How many milligrams of NaBiO3 are needed to oxidize the manganese in 34.2 mg of manganese(II) sulfate?
14 H^+ + 2 Mn^2+ + 5 NaBiO3 --->5 Bi^3+ + 2 MnO4^- + 5 Na^+ + 7 H2O
Here is the the balanced reaction (Oxidation and Reduction)
34.2MgSO4=0.0342g of MgSO4
0.0342g of MgSO4*(1 mole/120.366 g)= moles of MgSO4
The equation shows that 2 MnSO4 moles=5 moles of NaBiO3
So,
moles of MgSO4*(5 moles of NaBiO3/ 2 moles of MnSO4)=moles of NaBiO3
moles of NaBiO3*(279.97 g/mol)=NaBiO3 in g
NaBiO3 in g*(10^3mg/g)= answer in mg
****Answer contains 3-significant figures
To determine the amount of NaBiO3 needed to oxidize the manganese in 34.2 mg of manganese(II) sulfate, we need to use stoichiometry and the balanced chemical equation to calculate the molar ratios of the reactants.
The balanced chemical equation for the reaction is as follows:
2 MnSO4 + 5 NaBiO3 + 8 H2SO4 → 5 Na2SO4 + 2 MnSO4 + 5 Bi2(SO4)3 + 4 H2O
According to the balanced equation, 5 moles of NaBiO3 are required to oxidize 2 moles of MnSO4.
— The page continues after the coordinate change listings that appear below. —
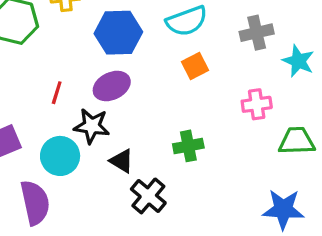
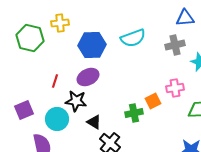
orange square: (195, 66) -> (153, 101), moved

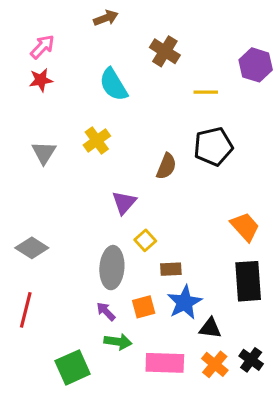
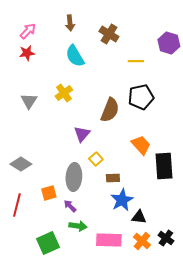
brown arrow: (106, 18) -> (70, 23), moved, turned 105
brown semicircle: (166, 166) -> (110, 110), size x1.4
orange trapezoid: (245, 227) -> (141, 145), moved
black rectangle: (248, 281) -> (164, 166), moved
orange square: (144, 307) -> (49, 193), moved

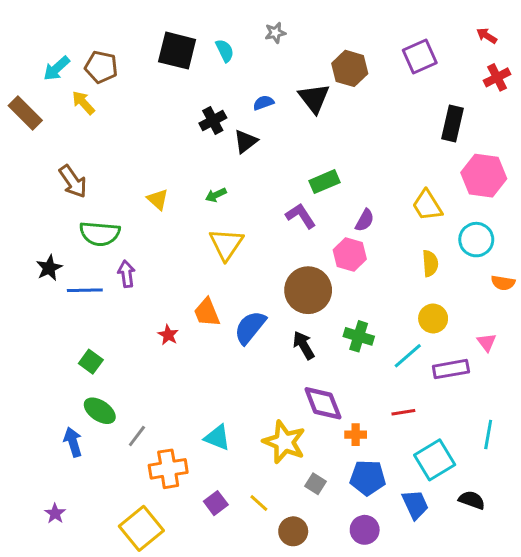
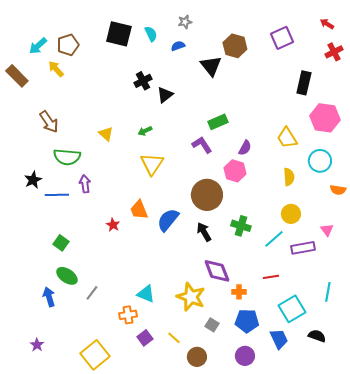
brown pentagon: (101, 67) -> (68, 45), turned -30
blue semicircle: (263, 103) -> (178, 46), moved
orange cross: (168, 469) -> (128, 315), moved, size x0.7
First, we need to convert the mass of MnSO4 to moles using its molar mass.
The molar mass of MnSO4 is calculated as follows:
Molar mass of Mn = 54.94 g/mol
Molar mass of S = 32.07 g/mol
4 times the molar mass of O = 16.00 g/mol
Total molar mass of MnSO4 = (54.94 + 32.07 + 4 * 16.00) g/mol = 151.00 g/mol
To convert the mass of MnSO4 to moles, we use the equation:
moles = mass / molar mass
moles of MnSO4 = 34.2 mg / 151.00 g/mol = 0.2264 mol
Now we can calculate the moles of NaBiO3 needed using the mole ratio from the balanced equation.
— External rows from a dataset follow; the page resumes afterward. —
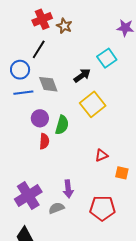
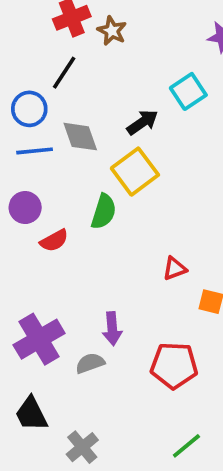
yellow square: (93, 104) -> (135, 172), moved
purple circle: (40, 118) -> (25, 208), moved
red semicircle: (44, 141) -> (54, 241), moved, turned 56

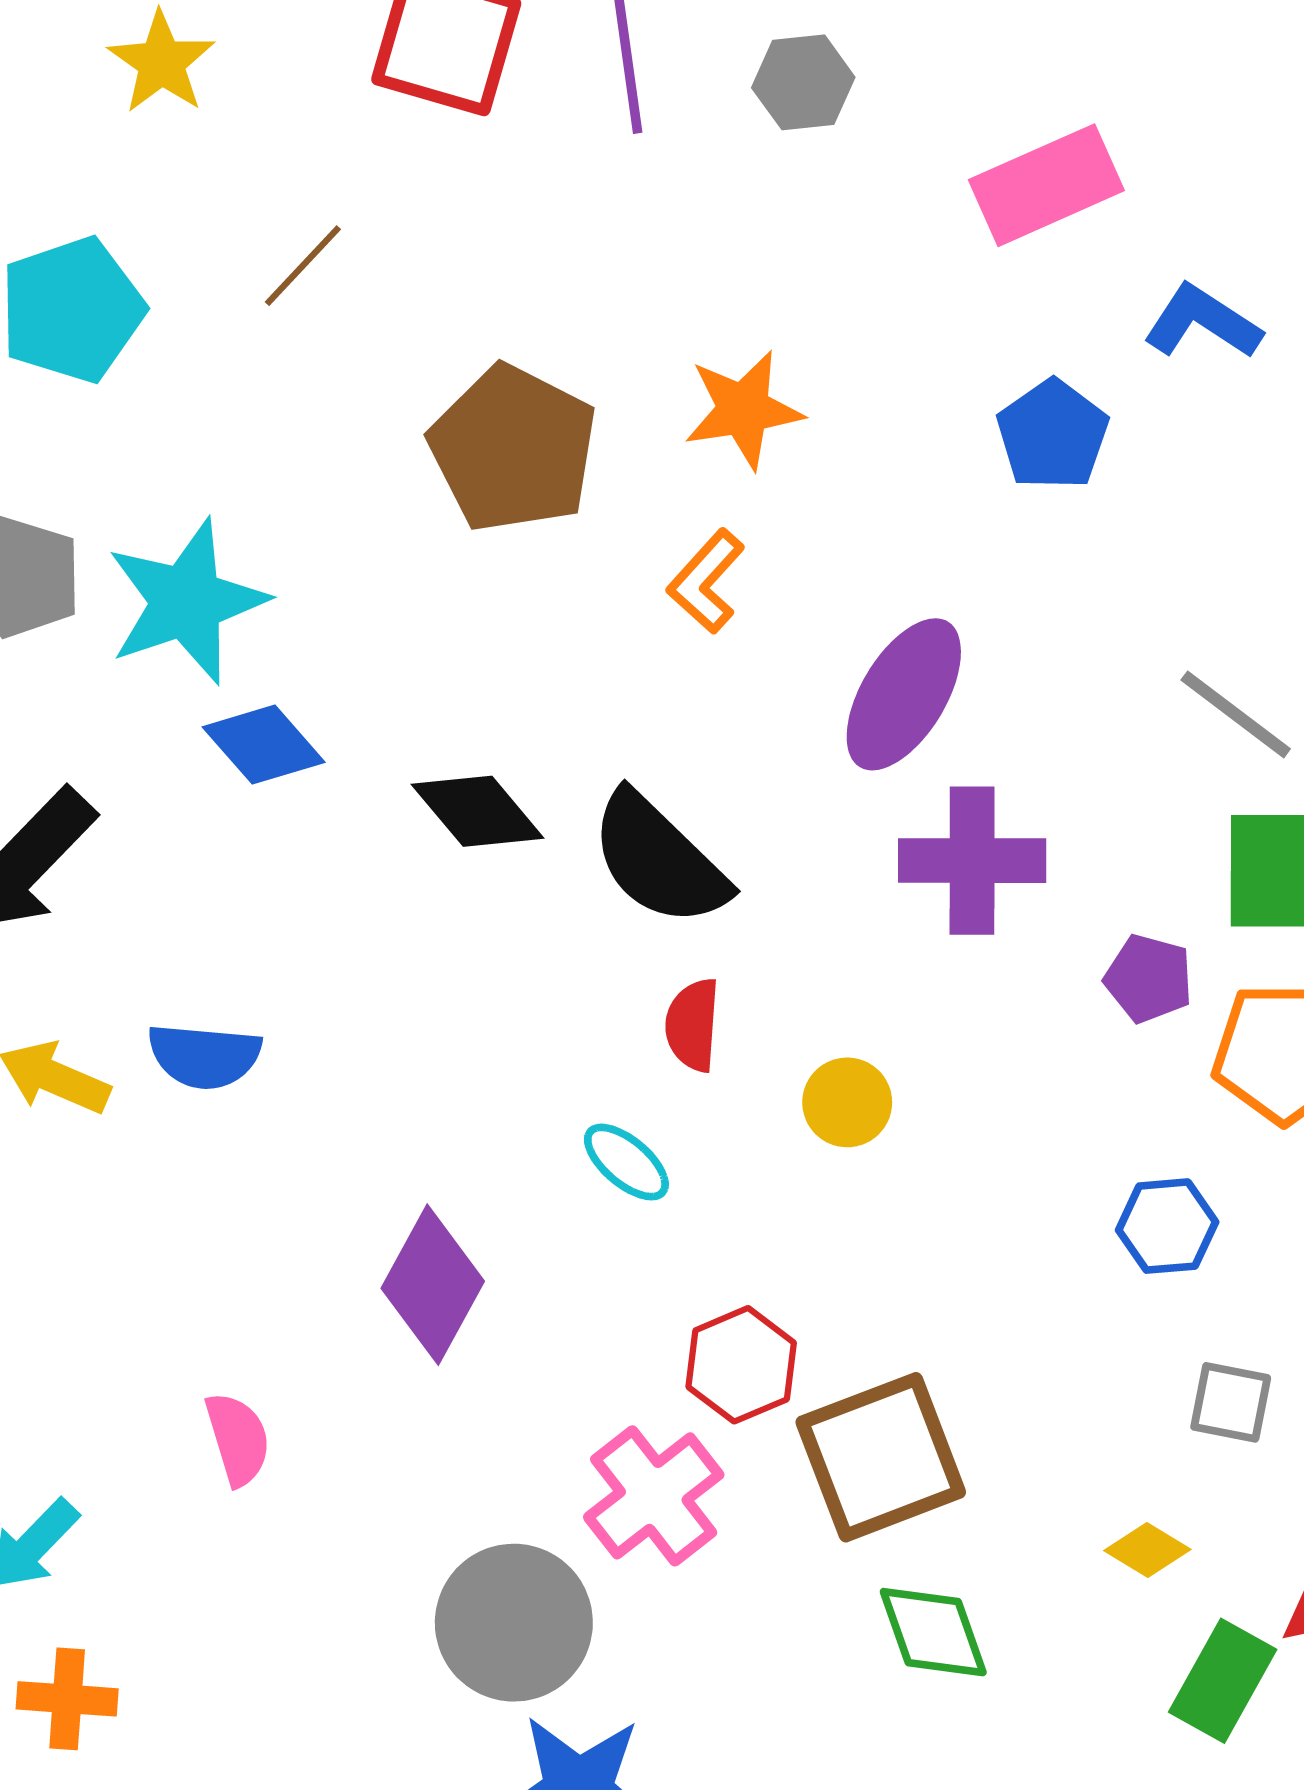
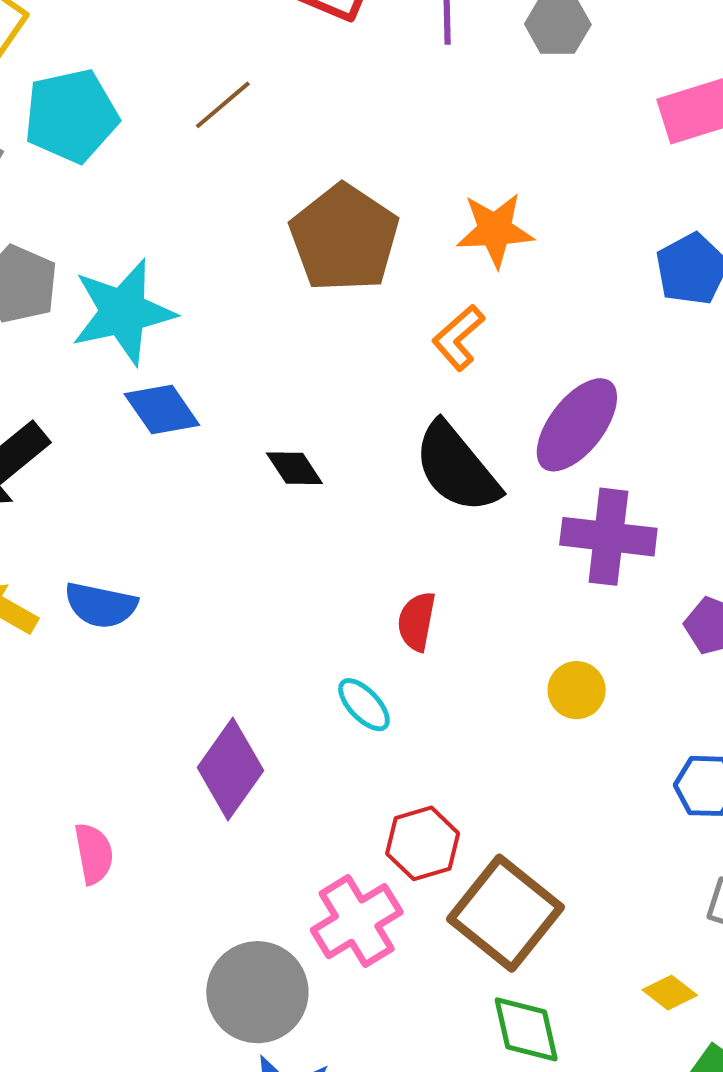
black diamond: (478, 811) -> (294, 468), size x0.7
black semicircle: (659, 860) -> (457, 468), moved
yellow circle: (847, 1102) -> (577, 690), moved
brown square: (881, 1457) -> (505, 913), turned -37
moles of NaBiO3 = (5 moles NaBiO3 / 2 moles MnSO4) * 0.2264 mol MnSO4
moles of NaBiO3 = 0.1132 mol NaBiO3
Finally, we can convert the moles of NaBiO3 to mass using its molar mass.
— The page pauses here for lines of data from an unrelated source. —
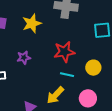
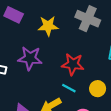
purple star: (24, 58) -> (30, 58), size x1.6

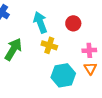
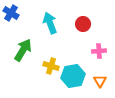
yellow cross: (49, 45) -> (51, 66), moved
orange triangle: (90, 68) -> (100, 81), moved

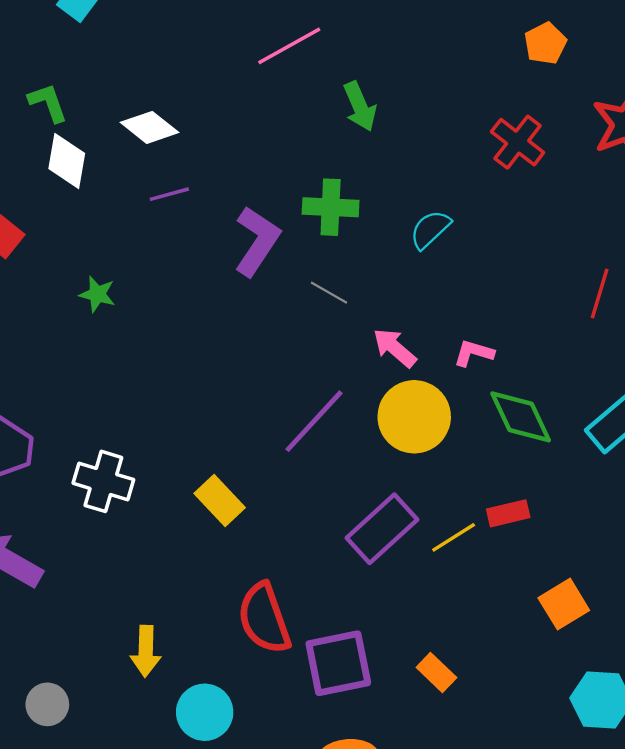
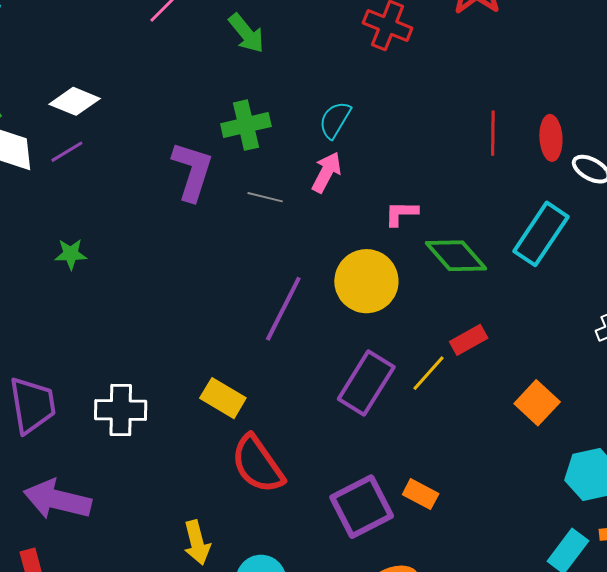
purple line: (169, 194) -> (67, 152), moved
pink arrow: (395, 348) -> (327, 172), moved, turned 93
red semicircle: (264, 618) -> (258, 464), moved
orange rectangle: (436, 672) -> (421, 494), moved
The molar mass of NaBiO3 is calculated as follows:
Molar mass of Na = 22.99 g/mol
Molar mass of Bi = 208.98 g/mol
3 times the molar mass of O = 16.00 g/mol
Total molar mass of NaBiO3 = (22.99 + 208.98 + 3 * 16.00) g/mol = 284.97 g/mol
mass of NaBiO3 = moles of NaBiO3 * molar mass of NaBiO3
mass of NaBiO3 = 0.1132 mol * 284.97 g/mol = 32.26 g
Therefore, 32.26 grams of NaBiO3 are needed to oxidize the manganese in 34.2 mg of manganese(II) sulfate.